Towarzysko: KKP Mikołów vs KKS Katowice 0:1. Marta Jastrzębska (KKS Katowice) i trener Katowic Tomasz Nawrocki o meczu

image

W dniu wczorajszym KKS Katowice rozegrał kontrolne spotkanie z drużyną KKP Mikołów
Mecz zakończył się wynikiem 1:0(1:0) dla KKS Katowice. Grano 2x40minut.
Wynik jednak nie odzwierciedlał gry zespołu z Katowic, który był zespołem o wiele lepszym dominując pewnie na boisku.
Wielkie uznanie i pochwały dla bramkarki z Mikołowa, dzięki niej wynik był taki, a nie inny.
Katowiczanki obstrzeliwały bramkę KKP stwarzając niebezpieczne sytuacje jednak bramkarka z Mikołowa była na posterunku.
Pierwsza połowa była dość nerwowa w wykonaniu obydwóch zespołów. Sytuacji bramkowych nie brakowało. Bardzo groźne ataki ze skrzydeł Katowic zwłaszcza Emi Wieczorek dość mocno dawały się we znaki dziewczynom z Mikołowa. Również mocno obrońców męczyła dwójka napastniczek: Patrycja Wojtanek i Ania Sikora.
Druga połowa to pewna dominacja KKS Katowice, która z każdą minutą zagrażała coraz bardziej ekipie z KKP.
Gratulujemy dziewczynom z KKS Katowice zwycięstwa nad bardziej doświadczoną ekipą z Mikołowa. 

Wypowiedź trenera KKS Katowice na temat meczu:
Gratuluję dziewczynom wygranej, która w pełni im się należała. Mecz z początku był nieco nerwowy w naszym wykonaniu jednak po kilku minutach nakreśliła się przewaga, która z każdą minutą była widoczna. Dziś byliśmy drużyną lepszą. Wynik 1-0 to zasługa bramkarki z Mikołowa, która swoją świetną postawą uchroniła zespół przed znacznie wyższą porażką. Dziewczynom z Mikołowa gratuluję walki i ambicji bardzo dzielnie z nami walczyły. 
Cieszy dodatkowo fakt, że dziewczyny poradziły sobie z bardziej doświadczoną drużyną. Bardzo fajnie zagrały nasze młodziczki 11-letnia Emilka Stodulska i 12-letnia Dominika Simiłowska, które na tle o wiele starszych od siebie dziewczyn wypadły bardzo przyzwoicie oraz Emi Wieczorek, która swoimi rajdami niczym jej idol Gareth Bale siała postrach w ekipie z Mikołowa. Jestem bardzo zadowolony z dzisiejszego spotkania i jeszcze raz dziękuję dziewczynom za wkład w dzisiejszy mecz”

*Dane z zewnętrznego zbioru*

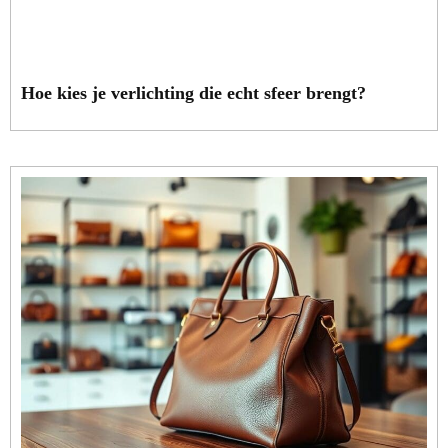
Hoe kies je verlichting die echt sfeer brengt?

Marta Jastrzębska (kapitan KKS Katowice):
„Był to mój trzeci mecz na dużym boisku, a niektórych koleżanek z drużyny dopiero pierwszy, więc zaczęłyśmy dość nerwowo. Z każdą minutą czułyśmy się pewniej i zdobywałyśmy dominację na boisku. Uważam, że zagrałyśmy bardzo dobrze i wynik 1:0 nie odwzorowuje sytuacji na boisku. Tylko i wyłącznie dzięki bramkarce z Mikołowa wynik jest taki, a nie inny.”

Już za tydzień KKS uda się na Kobiecą Ligę Orlika do Bytomia gdzie będą walczyć o awans do grupy mistrzowskiej.